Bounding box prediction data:
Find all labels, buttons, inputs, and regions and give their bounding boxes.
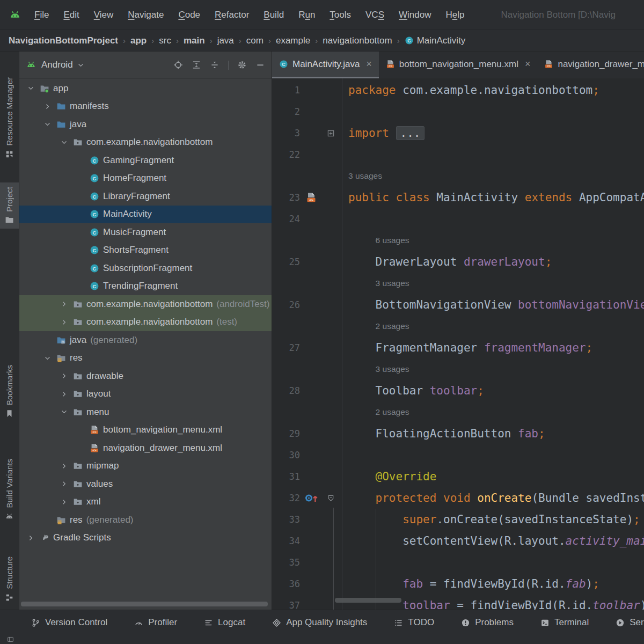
code-line-23[interactable]: 23<>public class MainActivity extends Ap…	[272, 187, 644, 208]
code-line-34[interactable]: 34 setContentView(R.layout.activity_main…	[272, 530, 644, 552]
editor-horizontal-scrollbar[interactable]	[335, 598, 401, 603]
menu-vcs[interactable]: VCS	[365, 10, 384, 20]
chevron-right-icon[interactable]	[60, 480, 73, 488]
code-line-33[interactable]: 33 super.onCreate(savedInstanceState);	[272, 509, 644, 530]
override-icon[interactable]	[304, 493, 319, 503]
code-line-22[interactable]: 22	[272, 144, 644, 165]
code-line-30[interactable]: 30	[272, 444, 644, 466]
code-line-25[interactable]: 25 DrawerLayout drawerLayout;	[272, 251, 644, 273]
stripe-tab-resource-manager[interactable]: Resource Manager	[0, 73, 19, 163]
tree-item-homefragment[interactable]: CHomeFragment	[19, 170, 272, 188]
menu-code[interactable]: Code	[178, 10, 200, 20]
toolwindow-button-logcat[interactable]: Logcat	[204, 617, 245, 628]
tree-item-gradle-scripts[interactable]: Gradle Scripts	[19, 529, 272, 547]
chevron-down-icon[interactable]	[77, 61, 85, 69]
tree-horizontal-scrollbar[interactable]	[21, 602, 268, 606]
code-line-28[interactable]: 28 Toolbar toolbar;	[272, 380, 644, 401]
toolwindow-button-terminal[interactable]: Terminal	[540, 617, 589, 628]
breadcrumb-navigationbottomproject[interactable]: NavigationBottomProject	[9, 35, 118, 46]
code-line-32[interactable]: 32 protected void onCreate(Bundle savedI…	[272, 487, 644, 509]
tree-item-subscriptionfragment[interactable]: CSubscriptionFragment	[19, 259, 272, 277]
breadcrumb-mainactivity[interactable]: CMainActivity	[405, 35, 466, 46]
code-line-26[interactable]: 26 BottomNavigationView bottomNavigation…	[272, 294, 644, 316]
menu-navigate[interactable]: Navigate	[128, 10, 164, 20]
code-line-24[interactable]: 24	[272, 208, 644, 230]
code-line-27[interactable]: 27 FragmentManager fragmentManager;	[272, 337, 644, 358]
toolwindow-button-todo[interactable]: TODO	[394, 617, 434, 628]
close-icon[interactable]: ×	[525, 58, 531, 70]
chevron-right-icon[interactable]	[60, 318, 73, 326]
tree-item-mainactivity[interactable]: CMainActivity	[19, 206, 272, 224]
editor-tab-navigation-drawer-menu-xml[interactable]: <>navigation_drawer_menu.xml	[537, 52, 644, 78]
close-icon[interactable]: ×	[366, 58, 372, 70]
tree-item-java-generated[interactable]: java(generated)	[19, 331, 272, 349]
tree-item-java[interactable]: java	[19, 115, 272, 134]
menu-help[interactable]: Help	[445, 10, 464, 20]
menu-run[interactable]: Run	[298, 10, 315, 20]
collapse-all-icon[interactable]	[192, 60, 201, 70]
breadcrumb-app[interactable]: app	[130, 35, 147, 46]
breadcrumb-navigationbottom[interactable]: navigationbottom	[323, 35, 392, 46]
code-editor[interactable]: 1package com.example.navigationbottom;23…	[272, 78, 644, 610]
code-line-36[interactable]: 36 fab = findViewById(R.id.fab);	[272, 573, 644, 595]
tree-item-libraryfragment[interactable]: CLibraryFragment	[19, 187, 272, 206]
toolwindow-button-app-quality-insights[interactable]: App Quality Insights	[272, 617, 367, 628]
tree-item-values[interactable]: values	[19, 475, 272, 493]
tree-item-layout[interactable]: layout	[19, 385, 272, 404]
editor-tab-mainactivity-java[interactable]: CMainActivity.java×	[272, 52, 379, 78]
chevron-right-icon[interactable]	[60, 372, 73, 380]
toolwindow-button-version-control[interactable]: Version Control	[31, 617, 107, 628]
chevron-down-icon[interactable]	[60, 408, 73, 416]
tree-item-com-example-navigationbottom-test[interactable]: com.example.navigationbottom(test)	[19, 313, 272, 332]
toolwindow-button-profiler[interactable]: Profiler	[134, 617, 177, 628]
code-line-2[interactable]: 2	[272, 101, 644, 122]
tree-item-navigation-drawer-menu-xml[interactable]: <>navigation_drawer_menu.xml	[19, 439, 272, 457]
chevron-right-icon[interactable]	[43, 103, 56, 111]
chevron-right-icon[interactable]	[60, 498, 73, 506]
tree-item-res-generated[interactable]: res(generated)	[19, 511, 272, 529]
breadcrumb-example[interactable]: example	[276, 35, 310, 46]
chevron-right-icon[interactable]	[60, 462, 73, 470]
chevron-right-icon[interactable]	[27, 534, 40, 542]
code-line-35[interactable]: 35	[272, 552, 644, 573]
fold-plus-icon[interactable]	[327, 129, 335, 137]
project-view-selector[interactable]: Android	[41, 60, 73, 70]
menu-refactor[interactable]: Refactor	[215, 10, 249, 20]
tree-item-res[interactable]: res	[19, 349, 272, 368]
tree-item-musicfragment[interactable]: CMusicFragment	[19, 223, 272, 241]
fold-pent-icon[interactable]	[327, 494, 335, 502]
code-line-37[interactable]: 37 toolbar = findViewById(R.id.toolbar);	[272, 595, 644, 610]
hide-icon[interactable]	[255, 60, 265, 70]
code-line-3[interactable]: 3import ...	[272, 122, 644, 144]
window-icon[interactable]	[7, 636, 14, 643]
tree-item-drawable[interactable]: drawable	[19, 367, 272, 385]
folded-imports-region[interactable]: ...	[396, 126, 425, 140]
toolwindow-button-problems[interactable]: Problems	[461, 617, 514, 628]
tree-item-shortsfragment[interactable]: CShortsFragment	[19, 241, 272, 260]
xml-icon[interactable]: <>	[306, 192, 317, 203]
code-line-31[interactable]: 31 @Override	[272, 466, 644, 487]
collapse-icon[interactable]	[210, 60, 219, 70]
tree-item-mipmap[interactable]: mipmap	[19, 457, 272, 475]
tree-item-trendingfragment[interactable]: CTrendingFragment	[19, 277, 272, 296]
tree-item-menu[interactable]: menu	[19, 403, 272, 421]
menu-edit[interactable]: Edit	[63, 10, 79, 20]
menu-window[interactable]: Window	[399, 10, 431, 20]
chevron-down-icon[interactable]	[27, 84, 40, 92]
chevron-down-icon[interactable]	[43, 354, 56, 362]
tree-item-com-example-navigationbottom-androidtest[interactable]: com.example.navigationbottom(androidTest…	[19, 295, 272, 313]
tree-item-xml[interactable]: xml	[19, 493, 272, 511]
menu-view[interactable]: View	[94, 10, 114, 20]
stripe-tab-structure[interactable]: Structure	[0, 552, 19, 606]
chevron-down-icon[interactable]	[60, 138, 73, 147]
chevron-down-icon[interactable]	[43, 120, 56, 128]
code-line-1[interactable]: 1package com.example.navigationbottom;	[272, 79, 644, 101]
tree-item-com-example-navigationbottom[interactable]: com.example.navigationbottom	[19, 134, 272, 152]
breadcrumb-src[interactable]: src	[159, 35, 171, 46]
toolwindow-button-services[interactable]: Services	[616, 617, 644, 628]
breadcrumb-java[interactable]: java	[217, 35, 234, 46]
stripe-tab-project[interactable]: Project	[0, 182, 19, 229]
code-line-29[interactable]: 29 FloatingActionButton fab;	[272, 423, 644, 444]
menu-tools[interactable]: Tools	[330, 10, 351, 20]
tree-item-manifests[interactable]: manifests	[19, 98, 272, 116]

→ **Problem description**: From the first line to the last, retype the data exactly, without images.

→ **Answer area**:
Find all labels, buttons, inputs, and regions and give their bounding boxes.
code-line-23[interactable]: 23<>public class MainActivity extends Ap…	[272, 187, 644, 208]
code-line-34[interactable]: 34 setContentView(R.layout.activity_main…	[272, 530, 644, 552]
editor-horizontal-scrollbar[interactable]	[335, 598, 401, 603]
menu-vcs[interactable]: VCS	[365, 10, 384, 20]
chevron-right-icon[interactable]	[60, 480, 73, 488]
code-line-33[interactable]: 33 super.onCreate(savedInstanceState);	[272, 509, 644, 530]
override-icon[interactable]	[304, 493, 319, 503]
code-line-22[interactable]: 22	[272, 144, 644, 165]
code-line-30[interactable]: 30	[272, 444, 644, 466]
code-line-25[interactable]: 25 DrawerLayout drawerLayout;	[272, 251, 644, 273]
stripe-tab-resource-manager[interactable]: Resource Manager	[0, 73, 19, 163]
tree-item-homefragment[interactable]: CHomeFragment	[19, 170, 272, 188]
menu-code[interactable]: Code	[178, 10, 200, 20]
toolwindow-button-logcat[interactable]: Logcat	[204, 617, 245, 628]
tree-item-gradle-scripts[interactable]: Gradle Scripts	[19, 529, 272, 547]
chevron-down-icon[interactable]	[77, 61, 85, 69]
tree-horizontal-scrollbar[interactable]	[21, 602, 268, 606]
code-line-28[interactable]: 28 Toolbar toolbar;	[272, 380, 644, 401]
toolwindow-button-terminal[interactable]: Terminal	[540, 617, 589, 628]
breadcrumb-navigationbottomproject[interactable]: NavigationBottomProject	[9, 35, 118, 46]
code-line-32[interactable]: 32 protected void onCreate(Bundle savedI…	[272, 487, 644, 509]
tree-item-subscriptionfragment[interactable]: CSubscriptionFragment	[19, 259, 272, 277]
breadcrumb-mainactivity[interactable]: CMainActivity	[405, 35, 466, 46]
code-line-26[interactable]: 26 BottomNavigationView bottomNavigation…	[272, 294, 644, 316]
menu-navigate[interactable]: Navigate	[128, 10, 164, 20]
code-line-24[interactable]: 24	[272, 208, 644, 230]
code-line-27[interactable]: 27 FragmentManager fragmentManager;	[272, 337, 644, 358]
toolwindow-button-todo[interactable]: TODO	[394, 617, 434, 628]
close-icon[interactable]: ×	[525, 58, 531, 70]
chevron-right-icon[interactable]	[60, 318, 73, 326]
tree-item-mainactivity[interactable]: CMainActivity	[19, 206, 272, 224]
editor-tab-navigation-drawer-menu-xml[interactable]: <>navigation_drawer_menu.xml	[537, 52, 644, 78]
close-icon[interactable]: ×	[366, 58, 372, 70]
tree-item-java-generated[interactable]: java(generated)	[19, 331, 272, 349]
tree-item-java[interactable]: java	[19, 115, 272, 134]
menu-help[interactable]: Help	[445, 10, 464, 20]
menu-run[interactable]: Run	[298, 10, 315, 20]
collapse-all-icon[interactable]	[192, 60, 201, 70]
breadcrumb-app[interactable]: app	[130, 35, 147, 46]
breadcrumb-navigationbottom[interactable]: navigationbottom	[323, 35, 392, 46]
code-editor[interactable]: 1package com.example.navigationbottom;23…	[272, 78, 644, 610]
code-line-36[interactable]: 36 fab = findViewById(R.id.fab);	[272, 573, 644, 595]
tree-item-libraryfragment[interactable]: CLibraryFragment	[19, 187, 272, 206]
toolwindow-button-app-quality-insights[interactable]: App Quality Insights	[272, 617, 367, 628]
tree-item-values[interactable]: values	[19, 475, 272, 493]
tree-item-layout[interactable]: layout	[19, 385, 272, 404]
editor-tab-mainactivity-java[interactable]: CMainActivity.java×	[272, 52, 379, 78]
chevron-right-icon[interactable]	[60, 372, 73, 380]
toolwindow-button-version-control[interactable]: Version Control	[31, 617, 107, 628]
chevron-down-icon[interactable]	[60, 408, 73, 416]
tree-item-com-example-navigationbottom-test[interactable]: com.example.navigationbottom(test)	[19, 313, 272, 332]
toolwindow-button-profiler[interactable]: Profiler	[134, 617, 177, 628]
code-line-2[interactable]: 2	[272, 101, 644, 122]
tree-item-navigation-drawer-menu-xml[interactable]: <>navigation_drawer_menu.xml	[19, 439, 272, 457]
chevron-right-icon[interactable]	[43, 103, 56, 111]
chevron-right-icon[interactable]	[60, 498, 73, 506]
tree-item-res-generated[interactable]: res(generated)	[19, 511, 272, 529]
breadcrumb-example[interactable]: example	[276, 35, 310, 46]
chevron-right-icon[interactable]	[60, 462, 73, 470]
chevron-right-icon[interactable]	[27, 534, 40, 542]
code-line-35[interactable]: 35	[272, 552, 644, 573]
fold-plus-icon[interactable]	[327, 129, 335, 137]
project-view-selector[interactable]: Android	[41, 60, 73, 70]
menu-refactor[interactable]: Refactor	[215, 10, 249, 20]
tree-item-res[interactable]: res	[19, 349, 272, 368]
tree-item-musicfragment[interactable]: CMusicFragment	[19, 223, 272, 241]
fold-pent-icon[interactable]	[327, 494, 335, 502]
code-line-37[interactable]: 37 toolbar = findViewById(R.id.toolbar);	[272, 595, 644, 610]
hide-icon[interactable]	[255, 60, 265, 70]
code-line-3[interactable]: 3import ...	[272, 122, 644, 144]
window-icon[interactable]	[7, 636, 14, 643]
tree-item-drawable[interactable]: drawable	[19, 367, 272, 385]
folded-imports-region[interactable]: ...	[396, 126, 425, 140]
toolwindow-button-problems[interactable]: Problems	[461, 617, 514, 628]
tree-item-shortsfragment[interactable]: CShortsFragment	[19, 241, 272, 260]
xml-icon[interactable]: <>	[306, 192, 317, 203]
code-line-31[interactable]: 31 @Override	[272, 466, 644, 487]
collapse-icon[interactable]	[210, 60, 219, 70]
tree-item-mipmap[interactable]: mipmap	[19, 457, 272, 475]
tree-item-trendingfragment[interactable]: CTrendingFragment	[19, 277, 272, 296]
tree-item-menu[interactable]: menu	[19, 403, 272, 421]
menu-edit[interactable]: Edit	[63, 10, 79, 20]
menu-window[interactable]: Window	[399, 10, 431, 20]
chevron-down-icon[interactable]	[27, 84, 40, 92]
chevron-down-icon[interactable]	[43, 354, 56, 362]
tree-item-com-example-navigationbottom-androidtest[interactable]: com.example.navigationbottom(androidTest…	[19, 295, 272, 313]
tree-item-xml[interactable]: xml	[19, 493, 272, 511]
menu-view[interactable]: View	[94, 10, 114, 20]
stripe-tab-structure[interactable]: Structure	[0, 552, 19, 606]
chevron-down-icon[interactable]	[60, 138, 73, 147]
chevron-down-icon[interactable]	[43, 120, 56, 128]
code-line-1[interactable]: 1package com.example.navigationbottom;	[272, 79, 644, 101]
tree-item-com-example-navigationbottom[interactable]: com.example.navigationbottom	[19, 134, 272, 152]
breadcrumb-src[interactable]: src	[159, 35, 171, 46]
toolwindow-button-services[interactable]: Services	[616, 617, 644, 628]
breadcrumb-java[interactable]: java	[217, 35, 234, 46]
stripe-tab-project[interactable]: Project	[0, 182, 19, 229]
code-line-29[interactable]: 29 FloatingActionButton fab;	[272, 423, 644, 444]
menu-tools[interactable]: Tools	[330, 10, 351, 20]
tree-item-manifests[interactable]: manifests	[19, 98, 272, 116]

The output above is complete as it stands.